Tucker Carlson, l’animateur de télévision, a exprimé ce sentiment avec brio : « Poutine m’a-t-il déjà traité de raciste ? A-t-il menacé de me faire virer pour n’être pas d’accord avec lui ? Carlson a ensuite demandé si Poutine avait promu la “discrimination raciale” dans les écoles, fabriqué du fentanyl ou tenté “d’étouffer le christianisme”. »

L’animateur de Fox News, Tucker Carlson, manifestant son soutien à Poutine le 22 février 2022.

Poutine lui-même a habilement exploité cette sympathie en se présentant comme le rempart d’une droite incarnant les valeurs traditionnelles.
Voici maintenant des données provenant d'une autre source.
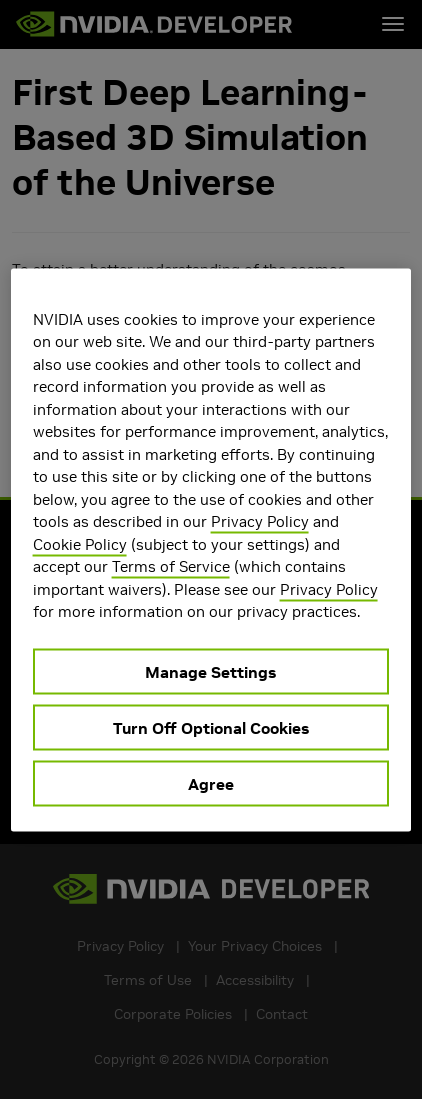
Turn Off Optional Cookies (211, 727)
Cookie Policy (80, 543)
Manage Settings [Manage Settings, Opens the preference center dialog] (210, 671)
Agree (211, 783)
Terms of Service (171, 566)
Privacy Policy (260, 521)
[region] (211, 549)
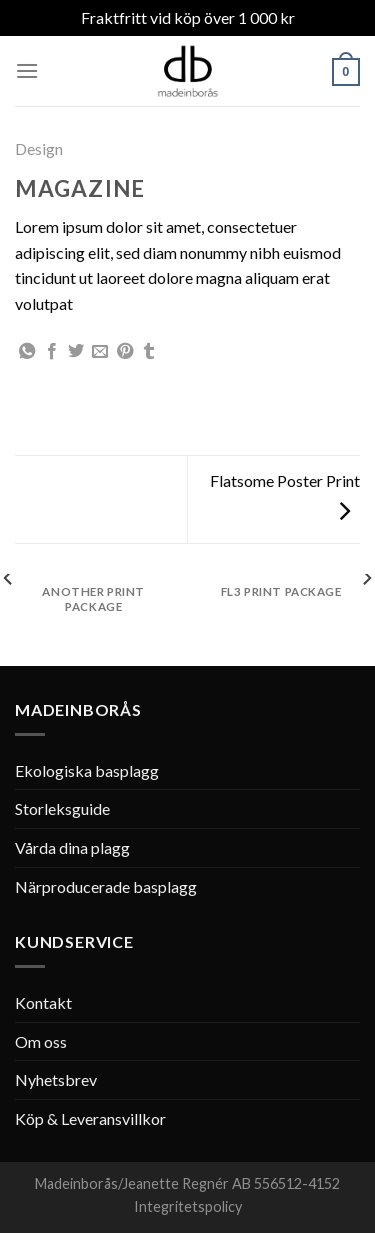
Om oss (41, 1041)
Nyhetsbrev (56, 1079)
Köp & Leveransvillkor (90, 1118)
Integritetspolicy (188, 1206)
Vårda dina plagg (72, 847)
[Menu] (27, 70)
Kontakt (43, 1002)
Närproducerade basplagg (106, 886)
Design (39, 148)
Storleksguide (62, 808)
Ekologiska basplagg (87, 770)
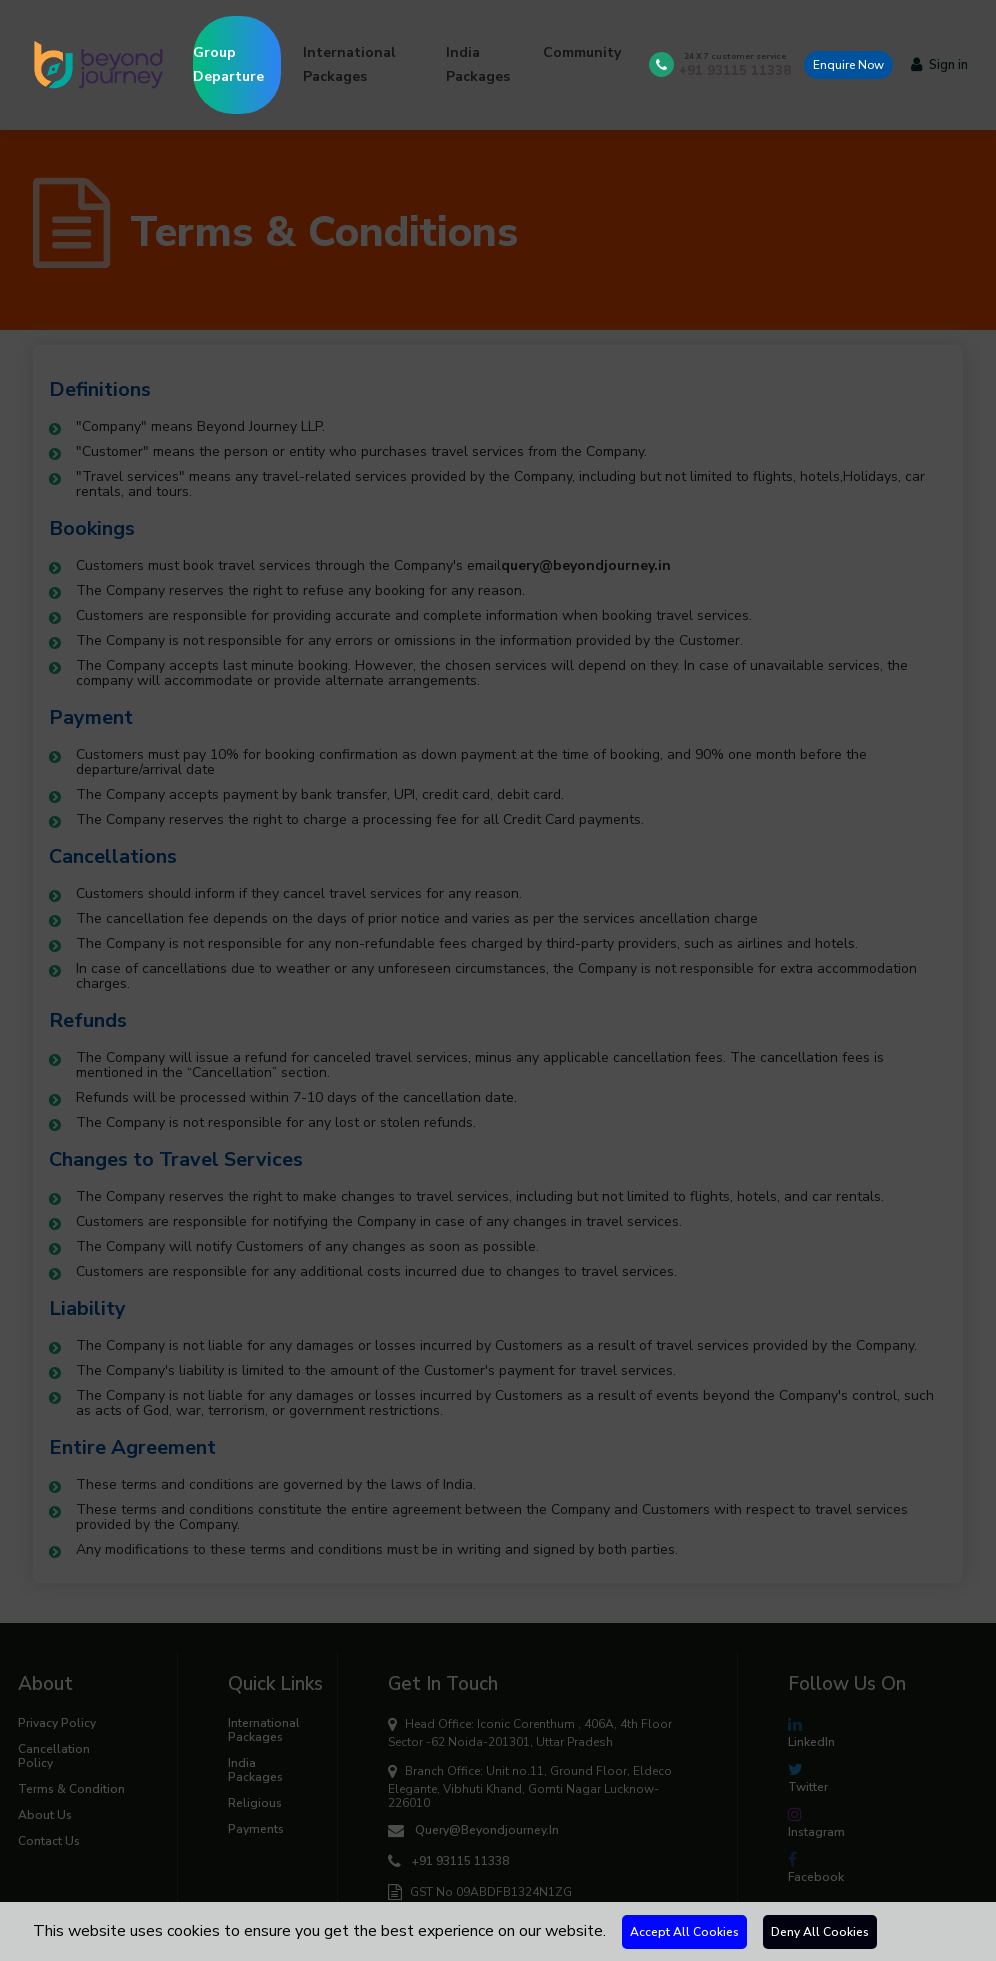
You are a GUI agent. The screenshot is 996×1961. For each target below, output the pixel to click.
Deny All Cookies (820, 1932)
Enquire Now (848, 65)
Un mois après avoir envahi l’Ukraine, il a consacré tout un discours à ce qu’il a appelé la « cancel culture » et a audacieusement assimilé la critique gauchiste de l’auteur J.K. Rowling (en raison de ses opinions sur le phénomène transgenre) à l’Occident qui déprogramme la Russie, « un pays millénaire ». En répondant par un #IStandWithUkraine, Rowling a désapprouvé cette comparaison qui, toutefois, a rencontré une certaine adhésion.

En résumé, la condamnation occidentale quasi-unanime de l’invasion russe a renforcé la détermination militaire tout en dégradant plus encore la vie politique.

Mise à jour, 30 mars 2022Anna Netrebko a dénoncé avec force l’invasion de l’Ukraine (« Je condamne vivement la guerre contre l’Ukraine et mes pensées vont aux victimes de cette guerre et à leurs familles ») et s’est démarquée de Poutine (« Je ne suis membre d’aucun parti politique et je ne suis alliée à aucun dirigeant de la Russie ») mais de nouveau, elle n’a pas cité Poutine nommément, ce que Gelb du Metropolitan Opera a de nouveau considéré comme insuffisant :

Après avoir lu la déclaration d’Anna, nous ne sommes pas prêts à changer notre position. Si Anna démontre qu’elle s’est vraiment et complètement dissociée de Poutine sur le long terme, je serais prêt à en discuter.